Nouvelles en trois lignes

« Un homme éternue ; un chien épouvanté mord un âne ; l’âne renverse la faïence d’un pauvre homme ; la faïence renversée blesse un petit enfant. Procès. »

« 1673. Un Ecossais, nommé Jean Frazer, vint à Amsterdam pour mettre le feu à la flotte hollandaise, action qu’il l’eût immortalisé en Angleterre, et qui le fit expirer sur la roue en Hollande. »

« Le 22 septembre 1767 le feu prit au village de Fontenoi en Franche Comté, et avait déjà consumé quatre maisons, malgré les secours des habitants et même de ceux des villages voisins qui accouraient de toutes parts, lorsque M. Quemiret curé de cette paroisse au lieu de donner l’exemple du secours s’avisa d’aller sonner une bénédiction, alors tout le monde cessa de travailler pour aller l’entendre, et trois maisons qui restaient encore dans cette partie du village furent réduites en cendres. »

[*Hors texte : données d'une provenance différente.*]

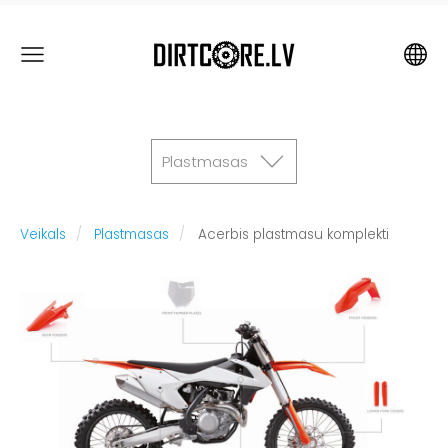
Plastmasas
Veikals
Plastmasas
Acerbis plastmasu komplekti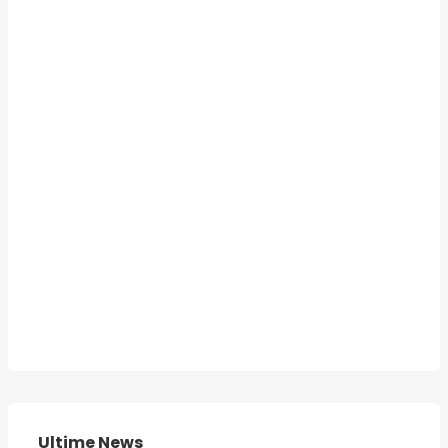
Ultime News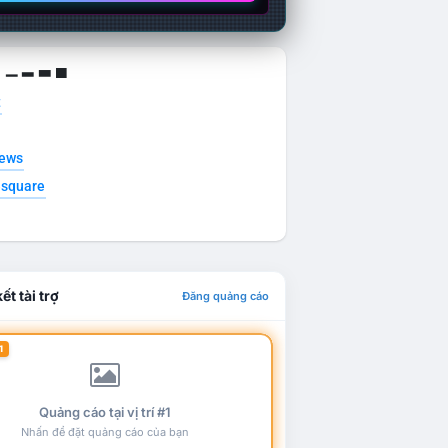
g ▁ ▂ ▃ ▄
t
news
esquare
ết tài trợ
Đăng quảng cáo
1
Quảng cáo tại vị trí #1
Nhấn để đặt quảng cáo của bạn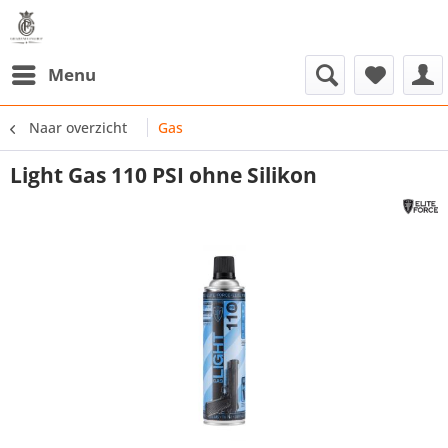
Menu
Naar overzicht
Gas
Light Gas 110 PSI ohne Silikon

« Au mois de juin 1743, un janséniste s’est pendu, disant qu’il ressusciterait dans trois jours. C’est à Utrecht, le fait est certain. »

« A Londres, en 1749, un charlatan fait afficher qu’il fait entrer son corps tout entier dans une bouteille de six pintes, prend l’argent, et s’en va. »

« J’ai vu un Roselli, à la Haye, présenter requête pour être professeur de philosophie, ou pour tenir Café. »

« Valeario brûlé par l’ordre de Pie V sua du sang en allant au supplice. On le dit, mais cela est douteux. »

« Rieman, professeur de physique à Petersbourg, voulut électriser le tonnerre et en fut frappé 1753. Il y a des gens qu’on ne peut apprivoiser. »

« Aujourd’hui, 20 juin 1751, le professeur Sturff m’est venu apporter un poème allemand sur le messie. Je lui ai dit d’attendre que je reçusse un poème danois sur la sainte vierge, qui devait incessamment me parvenir. »

« Dans le Country journal du samedi 28 mars 1752, il y a un étrange chapitre sur le vendredi saint. Il est dit que si Adam n’avait pas mangé la pomme, les hommes auraient été immortels sur la terre, mais que le crime d’Adam leur a valu bien mieux puisque par Jésus Christ ils sont immortels dans le ciel. »

« Mai ou janvier 1758. Le Journal chrétien dit que Dieu permet que les femmes accouchent d’enfants morts afin que les limbes soient remplis. »

« La fille du médecin Young ayant appris la médecine de son père, s’habilla en homme ; et après avoir accouché, épousa deux femmes qui lui donnèrent chacune un enfant, qu’il voulut bien reconnaître. Il est fameux à Londres, le docteur Young. »

Plaisanteries

« Si la lumière vient des étoiles en 25 ans, Adam fut 25 ans sans en voir. »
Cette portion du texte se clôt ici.